Secondo l'art 55 comma 3 della Legge Antiriciclaggio

Salvo che il fatto costituisca più grave reato, chiunque essendo obbligato, ai sensi del presente decreto, a fornire i dati e le informazioni necessarie ai fini dell’adeguata verifica della clientela, fornisce dati falsi o informazioni non veritiere, è punito con la reclusione da sei mesi a tre anni e con la multa da 10.000 euro a 30.000 euro.

Si noti che il testo previgente prevedeva una contravvenzione punita con l'arresto da sei mesi a tre anni e con l'ammenda da 5.000 a 50.000 euro.

Il precetto presidiato dalla sanzione penale risiede nell’art. 22, ai sensi del quale i clienti forniscono, sotto la propria responsabilità, tutte le informazioni necessarie e aggiornate per consentire ai soggetti destinatari di adempiere agli obblighi di adeguata verifica della clientela. Il cliente fornisce altresì, sotto la propria responsabilità, le informazioni necessarie a consentire l’identificazione del titolare effettivo (art. 19 comma 1 lett. a).

A differenza del testo previgente, la fattispecie può essere, esclusivamente, di natura commissiva, richiedendo la falsa indicazione e non menzionando l’omissione di dati (tuttavia se il cliente non fornisce i dati necessari, il destinatario deve astenersi ai sensi dell’art. 42 L.A.: tale obbligo è oggi presidiato da sanzione amministrativa ad hoc).

Si tratta all’evidenza di un delitto “proprio” che può essere commesso soltanto dal cliente (nel testo previgente si parlava di "esecutore dell’operazione").
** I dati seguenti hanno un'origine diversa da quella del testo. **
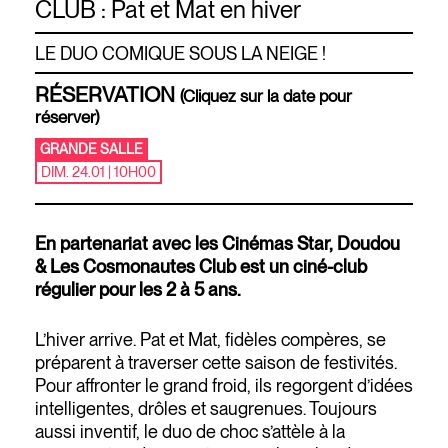
CLUB : Pat et Mat en hiver
LE DUO COMIQUE SOUS LA NEIGE !
RÉSERVATION
(Cliquez sur la date pour
réserver)
GRANDE SALLE
DIM. 24.01 | 10H00
En partenariat avec les Cinémas Star, Doudou
& Les Cosmonautes Club est un ciné-club
régulier pour les 2 à 5 ans.
L’hiver arrive. Pat et Mat, fidèles compères, se
préparent à traverser cette saison de festivités.
Pour affronter le grand froid, ils regorgent d’idées
intelligentes, drôles et saugrenues. Toujours
aussi inventif, le duo de choc s’attèle à la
Ove dovesse essere ravvisabile un titolare effettivo, quest’ultimo potrà concorrere quale extraneus nel reato secondo le regole generali del concorso punibile, essenzialmente a titolo di istigatore ovvero determinatore.
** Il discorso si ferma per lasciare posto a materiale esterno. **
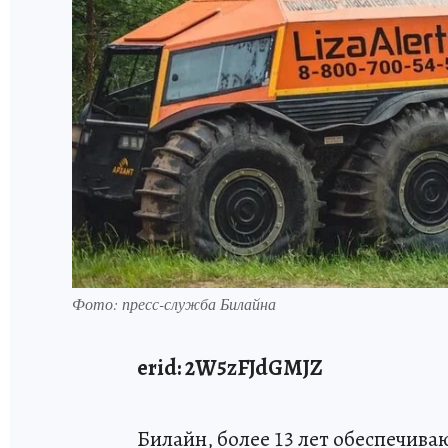
Фото: пресс-служба Билайна
erid
: 2W5zFJdGMJZ
Билайн, более 13 лет обеспечи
Il concorso del soggetto obbligato nel delitto in esame non sembra configurabile in quanto sarebbe, piuttosto, integrata a suo carico la fattispecie prevista nel comma 2 (inosservanza fraudolenta degli obblighi di conservazione).

Infine, come bene è stato evidenziato in dottrina (Gennai-Traversi), nell'ipotesi in cui il soggetto obbligato venisse raggirato dal cliente, in sede di adeguata verifica, egli risulterebbe non punibile ai sensi dell'art 48 c.p. (errore sul fatto determinato dall’altrui inganno).